Additional Resources

---

If you're interested in learning more about logarithmic equations, here are some additional resources:

• Khan Academy: Logarithmic Equations
• Mathway: Logarithmic Equations
• Wolfram Alpha: Logarithmic Equations

Frequently Asked Questions

---

Q: What is the definition of a logarithm?

A: A logarithm is the power to which a base number must be raised to produce a given value.

Q: What is the quotient rule for logarithms?

A: The quotient rule for logarithms states that $\log_{b}\left(\frac{x}{y}\right) = \log_{b}(x) - \log_{b}(y)$.

Q: How do I solve a logarithmic equation?

A: To solve a logarithmic equation, you can apply the quotient rule, exponentiate both sides, and simplify the resulting equation.

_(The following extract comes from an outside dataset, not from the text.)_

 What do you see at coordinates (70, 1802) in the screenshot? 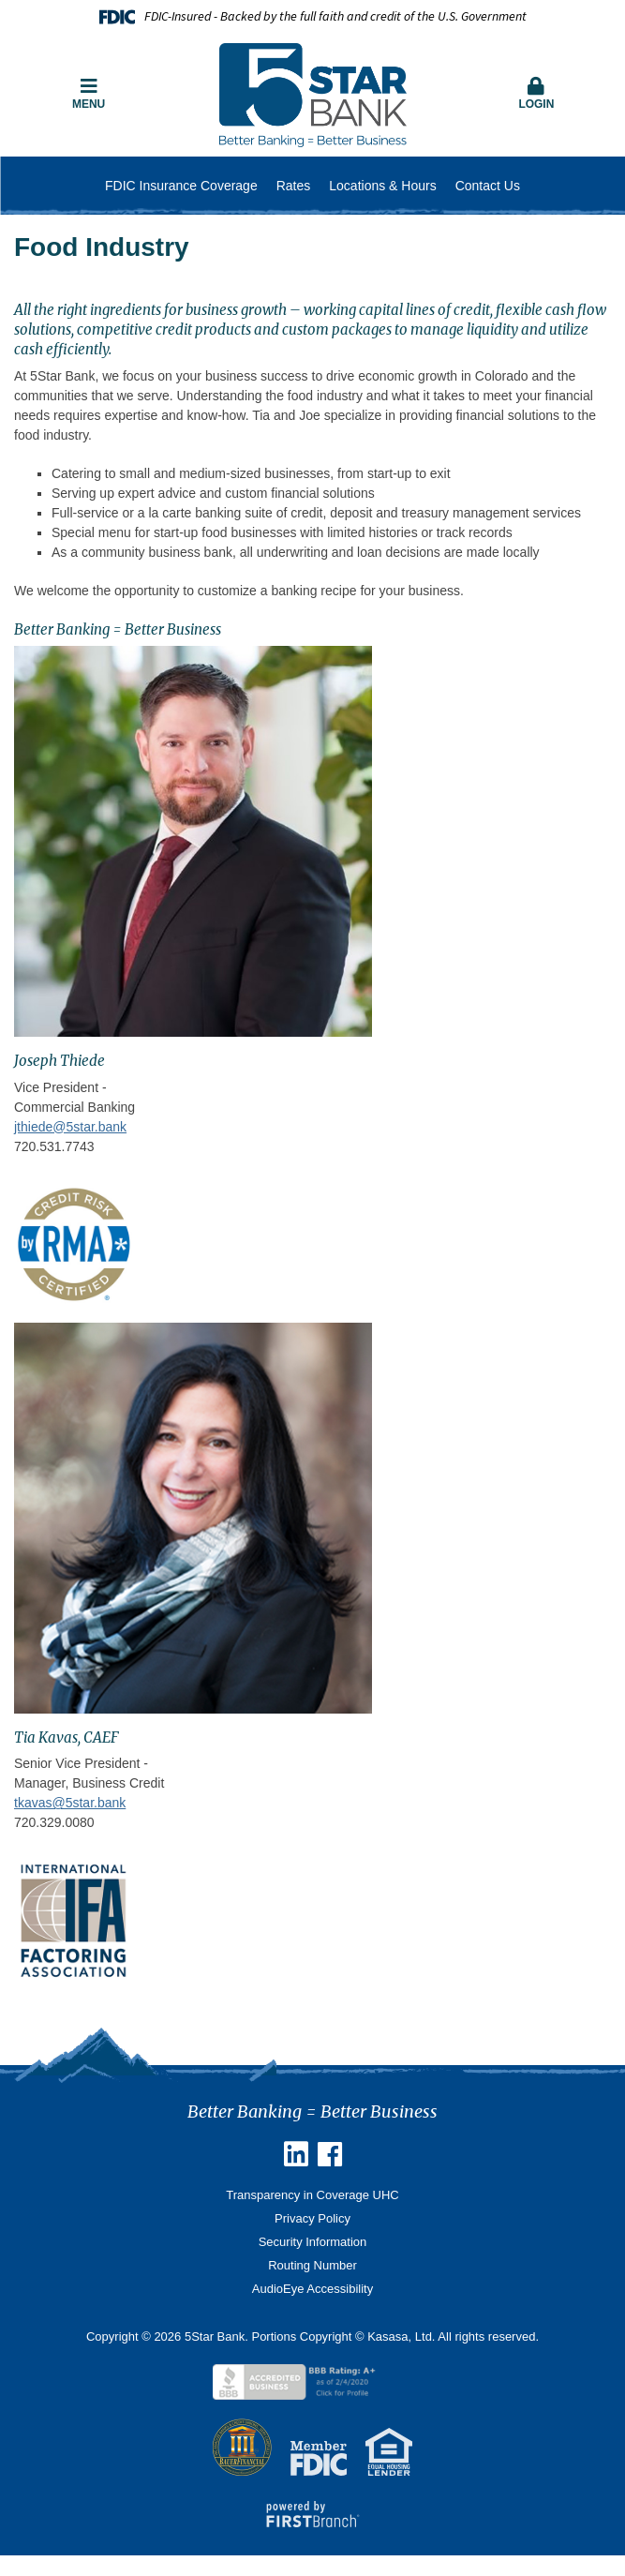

Q: What is the value of ${ x }$ in the given equation?

A: The value of ${ x }$ in the given equation is $\boxed{\frac{11}{3}}$.

Q: Can I use a calculator to solve logarithmic equations?

A: Yes, you can use a calculator to solve logarithmic equations. However, it's essential to understand the underlying math and be able to apply the properties of logarithms to solve the equation.

Q: What are some common applications of logarithmic equations?

A: Logarithmic equations have many applications in fields such as biology, chemistry, finance, and physics.